Qualcuno forse ricorda l’incipit del celebre S,M,L,XL, “autobiografia scientifica” di Rem Koolhaas e del suo Office for Metropolitan Architecture pubblicata ormai più di venti anni fa, ma per molti aspetti ancora attuale. Prima del frontespizio del libro, passa in rassegna una serie di desolanti fotografie dello studio di Rotterdam, tra faldoni, cartacce, scarti di modelli di cartone, i resti di una colazione – che potremmo eufemisticamente definire “di lavoro” – e, soprattutto, un computer Apple Macintosh al centro di una generica scrivania da ufficio. In trasparenza, alcuni diagrammi appena leggibili riportano i numeri dello studio: “Forza lavoro” [Work force], “Redditi e Spese” [Income and Expenditure], “Volume di affari” [Turnover], “Spese di gestione” [Expediture], “Viaggi” [Travel behaviour] e così via. In questa cruda descrizione di cosa ci sia dietro – o meglio davanti – uno degli studi di architettura più noti al mondo c’è tutto l’ethos di un mestiere ormai cambiato.
Ora, come è noto, Koolhaas è abile nel fare di necessità virtù. La coerenza imposta al lavoro dell’architetto, “cosmetica” e auto-censoria, come la definisce l’architetto olandese, è da sempre uno degli escamotage di una diffusa retorica che cerca di sublimare le difficoltà del mestiere all’insegna di un malcelato eroismo. Tuttavia, leggendo il curriculum di OMA con gli occhi delle generazioni di architetti, stagisti e freelance che, ieri come oggi, hanno reso possibile esperienze di questo tipo, non si può non percepire lo scarto epocale che ha caratterizzato gli ultimi venti anni della nostra professione.

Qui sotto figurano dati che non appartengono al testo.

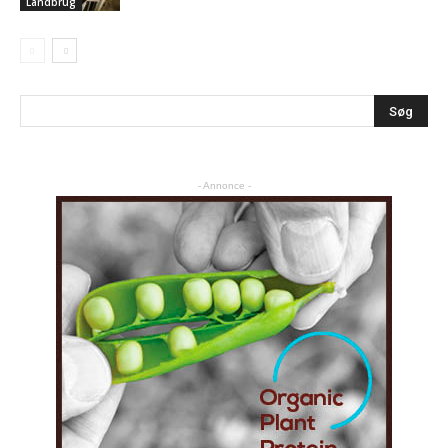
Landbrug
- Annonce -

Come se ne esce? Quello di Peggy Deamer è tra i contributi che mettono a tema una possibile strategia. Secondo la docente della Yale University il difetto sarebbe proprio nel sopravvivere di una condizione di lavoro di natura ancora fordista. Rimuovendo il mito dell’architetto come produttore di oggetti e la falsa ricompensa delle gratificazioni dell’opera d’arte, tecnologie come il BIM (Building Information Modeling) potrebbero promuovere un’idea di lavoro realmente diffusa e orizzontale – quindi più correttamente remunerato – superando definitivamente il modello Beaux-Arts basato sull’eccellenza estetica del progetto.
In attesa di valutare gli effetti dell’ennesima rivoluzione tecnologica, vale la pena ricordare che l’introduzione prima del CAD e poi di Internet, pur spostando la fase creativa nelle mani degli “operai” rendendola disponibile a fasce di addetti sempre più numerosi, non ha impedito che il loro sfruttamento diventasse ancor più sistematico e diffuso.